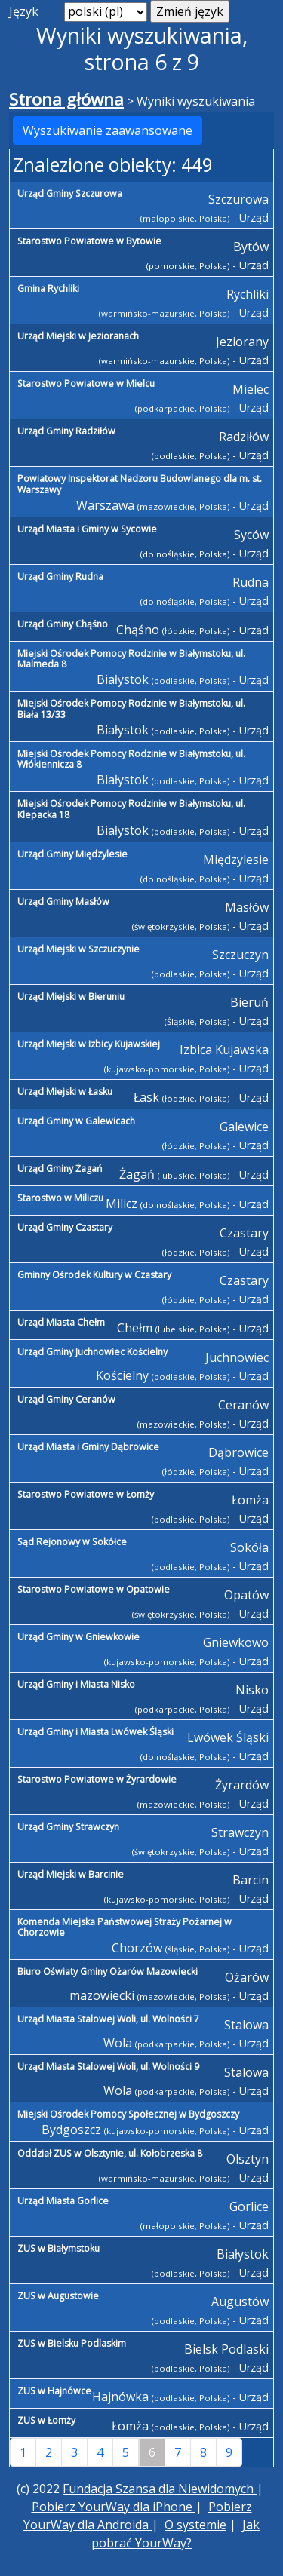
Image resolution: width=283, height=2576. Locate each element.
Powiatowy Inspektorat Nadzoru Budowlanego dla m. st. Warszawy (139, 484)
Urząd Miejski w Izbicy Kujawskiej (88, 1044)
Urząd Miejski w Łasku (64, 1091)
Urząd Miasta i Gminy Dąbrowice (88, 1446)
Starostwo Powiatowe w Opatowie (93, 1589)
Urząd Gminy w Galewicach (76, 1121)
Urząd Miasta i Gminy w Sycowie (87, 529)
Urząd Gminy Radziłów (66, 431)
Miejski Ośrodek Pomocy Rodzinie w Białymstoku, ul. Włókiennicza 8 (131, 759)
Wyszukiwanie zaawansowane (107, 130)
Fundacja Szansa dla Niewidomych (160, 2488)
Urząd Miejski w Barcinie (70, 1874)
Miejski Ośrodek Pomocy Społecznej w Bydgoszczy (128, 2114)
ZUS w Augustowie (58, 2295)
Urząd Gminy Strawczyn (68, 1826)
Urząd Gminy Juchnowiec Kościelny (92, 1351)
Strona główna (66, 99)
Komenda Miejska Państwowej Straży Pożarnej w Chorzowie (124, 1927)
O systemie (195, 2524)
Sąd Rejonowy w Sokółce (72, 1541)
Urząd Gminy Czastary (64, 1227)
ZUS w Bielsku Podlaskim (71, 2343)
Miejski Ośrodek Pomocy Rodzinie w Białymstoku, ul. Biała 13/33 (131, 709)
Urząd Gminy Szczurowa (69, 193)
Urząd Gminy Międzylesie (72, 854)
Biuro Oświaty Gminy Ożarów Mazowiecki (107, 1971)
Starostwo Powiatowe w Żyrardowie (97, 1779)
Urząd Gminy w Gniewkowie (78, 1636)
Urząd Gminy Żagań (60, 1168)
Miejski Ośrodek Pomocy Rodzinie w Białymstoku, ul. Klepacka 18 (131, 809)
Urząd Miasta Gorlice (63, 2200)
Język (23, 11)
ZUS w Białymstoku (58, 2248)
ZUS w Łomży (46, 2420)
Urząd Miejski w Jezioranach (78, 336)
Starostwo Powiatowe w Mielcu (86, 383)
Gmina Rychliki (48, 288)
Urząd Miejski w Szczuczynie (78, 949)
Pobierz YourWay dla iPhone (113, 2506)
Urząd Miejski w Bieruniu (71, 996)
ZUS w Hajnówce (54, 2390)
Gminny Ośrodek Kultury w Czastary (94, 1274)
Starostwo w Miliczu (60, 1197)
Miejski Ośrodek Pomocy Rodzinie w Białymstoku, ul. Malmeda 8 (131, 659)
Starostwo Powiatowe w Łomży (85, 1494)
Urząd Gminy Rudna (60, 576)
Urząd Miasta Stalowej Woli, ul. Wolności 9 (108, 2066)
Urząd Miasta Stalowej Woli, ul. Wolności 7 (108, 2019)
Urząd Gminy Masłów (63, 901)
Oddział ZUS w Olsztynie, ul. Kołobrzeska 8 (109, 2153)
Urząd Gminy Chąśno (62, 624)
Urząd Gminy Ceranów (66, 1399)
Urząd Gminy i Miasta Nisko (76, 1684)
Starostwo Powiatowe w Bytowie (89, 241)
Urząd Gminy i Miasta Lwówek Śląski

● ● ● ● ●

## Problem to work on
From the records given above, copy all lines containing "Woli".

## Result of this exercise
Urząd Miasta Stalowej Woli, ul. Wolności 9 (108, 2066)
Urząd Miasta Stalowej Woli, ul. Wolności 7 (108, 2019)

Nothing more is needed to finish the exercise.